In some of the saddest news we've heard in a really long time, more than 120,000 mangoes that were shipped from Queensland to South Australia have been recalled because - oh dear God, I hate that I have to write this - they discovered a bunch of them have fruit fly larvae in them.
According to the Daily Mail, Biosecurity South Australia told a distributor to recall all produce from the affected grower - some mangoes were still in storage, but some were already on shelves and had been bought by customers.

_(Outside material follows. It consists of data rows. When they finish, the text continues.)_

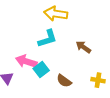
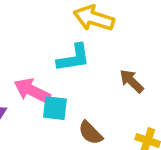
cyan square: (41, 70) -> (55, 108), turned 35

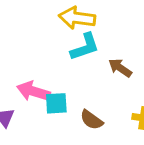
cyan L-shape: (73, 58) -> (85, 47), moved

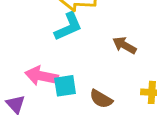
cyan L-shape: (85, 47) -> (68, 27), moved

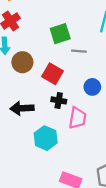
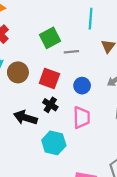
blue circle: (92, 87) -> (82, 86), moved
black cross: (59, 100) -> (50, 105), moved, turned 32
black arrow: (22, 108) -> (25, 118), turned 30

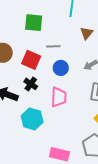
green square: (50, 38) -> (34, 23), turned 30
gray line: (71, 52) -> (53, 46), moved

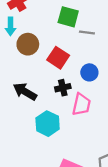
gray line: (53, 46) -> (87, 32), moved
black cross: (31, 84) -> (63, 88), moved, turned 32

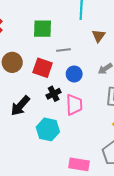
gray line: (87, 32) -> (63, 50), moved
black arrow: (25, 92) -> (20, 106), turned -65

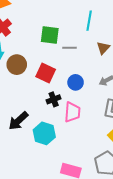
gray line: (63, 50) -> (69, 48), moved
black arrow: (20, 106) -> (18, 121), moved

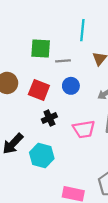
blue circle: (76, 82) -> (71, 86), moved
pink trapezoid: (72, 112) -> (84, 129), moved, turned 80

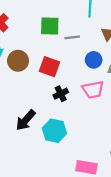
blue circle: (71, 86) -> (94, 60), moved
pink trapezoid: (84, 129) -> (93, 90), moved

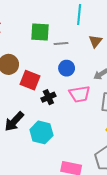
blue circle: (94, 60) -> (67, 68), moved
red square: (49, 67) -> (30, 80), moved

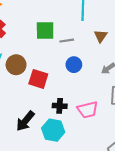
pink trapezoid: (80, 94) -> (88, 110), moved
black cross: (48, 97) -> (60, 106), moved, turned 32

They first discovered there was a larvae issue through a customer, actually, who alerted Biosecurity SA after discovering there was something funky going on once they cut into their mango.
"The importer has elected to fumigate the product still on hand, however, given the seriousness of the infestation a full recall from shelves has been ordered," said Biosecurity SA chief executive Will Zacharin.
"We will be suspending further consignments and following up with the Queensland Department of Agriculture and Fisheries as to why pre-delivery treatment of the fruit, as required under an import verification compliance arrangement, appears to have failed."
Now, if you're worried your mango (or any piece of fruit) has fruit fly larvae in it, you'll be able to tell. But just in case, here's what to look out for.
"They are very small white larvae, smaller than a blowfly larvae... and they will be quite obvious to you when you cut the fruit open," said Mr Zacharin. "If they are there you will see them moving around under the fruit material under the skin."
We have kindly decided not to include a photo in case you're eating, and because it's just gross.
And if you do discover larvae in your mango, Mr Zacharin has advised that you take the following action: put the infected fruit in a sealed plastic bag and call the fruit fly hotline on 1300 666 010 - don't throw it out, or return it to the store where you bought it.
"We will come and pick it up because we need to try and trace every infected mango that may have come into the state [South Australia]," Mr Zacharin said.
For the moment, the infected mangoes have only been reported in South Australia. Everyone else, you should be good... for now.